### STUDY MATERIAL:
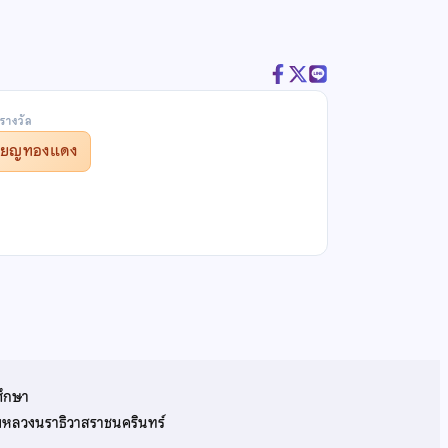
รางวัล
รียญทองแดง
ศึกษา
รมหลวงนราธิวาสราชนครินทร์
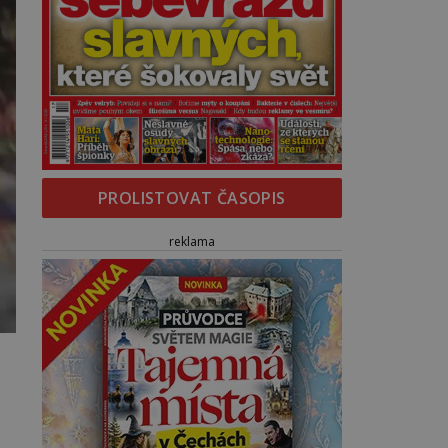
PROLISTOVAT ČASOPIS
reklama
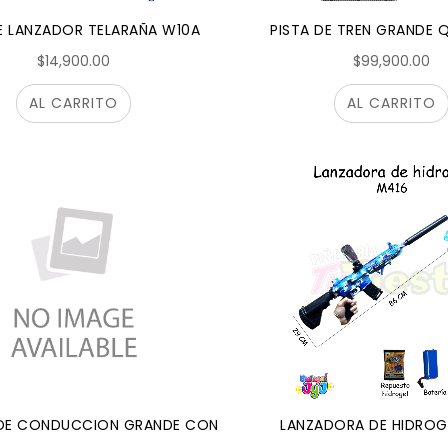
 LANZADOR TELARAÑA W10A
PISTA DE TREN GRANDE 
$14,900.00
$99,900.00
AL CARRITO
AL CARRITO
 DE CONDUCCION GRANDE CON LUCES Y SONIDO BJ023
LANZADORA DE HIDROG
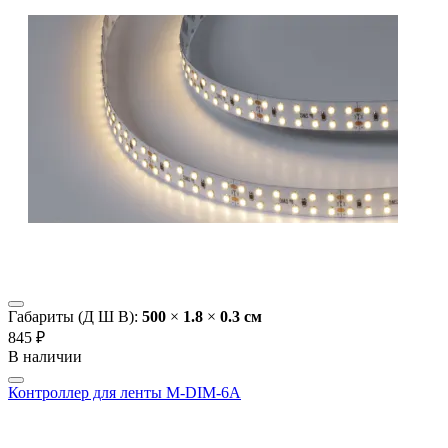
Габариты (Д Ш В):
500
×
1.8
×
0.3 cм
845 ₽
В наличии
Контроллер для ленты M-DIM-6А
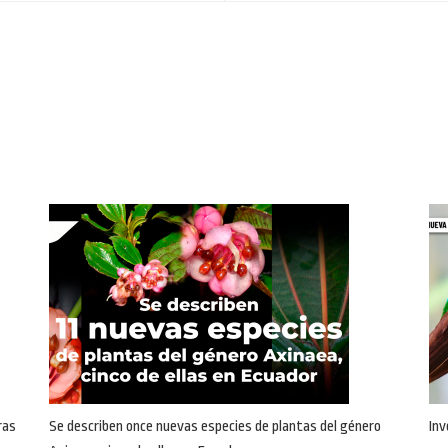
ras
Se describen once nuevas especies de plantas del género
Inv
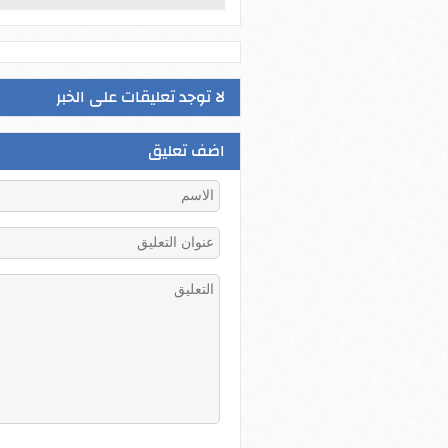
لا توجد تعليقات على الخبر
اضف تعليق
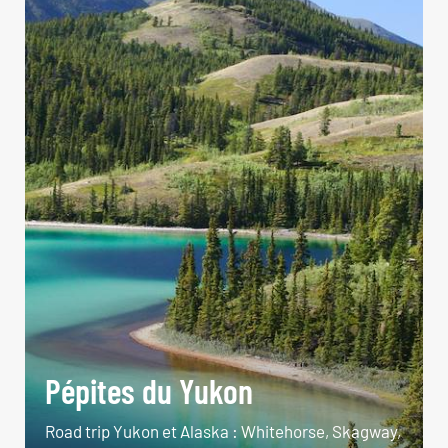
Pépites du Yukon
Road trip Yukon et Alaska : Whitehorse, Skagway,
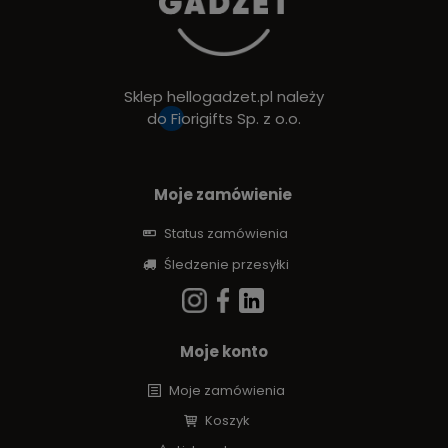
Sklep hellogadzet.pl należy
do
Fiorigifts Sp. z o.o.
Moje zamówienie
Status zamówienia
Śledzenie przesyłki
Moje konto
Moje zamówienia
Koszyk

### EXERCISE PROMPT:
Identify each line in the entries with the word "Moje" and copy it.

### ANSWER TO THE EXERCISE:
Moje zamówienie
Moje konto
Moje zamówienia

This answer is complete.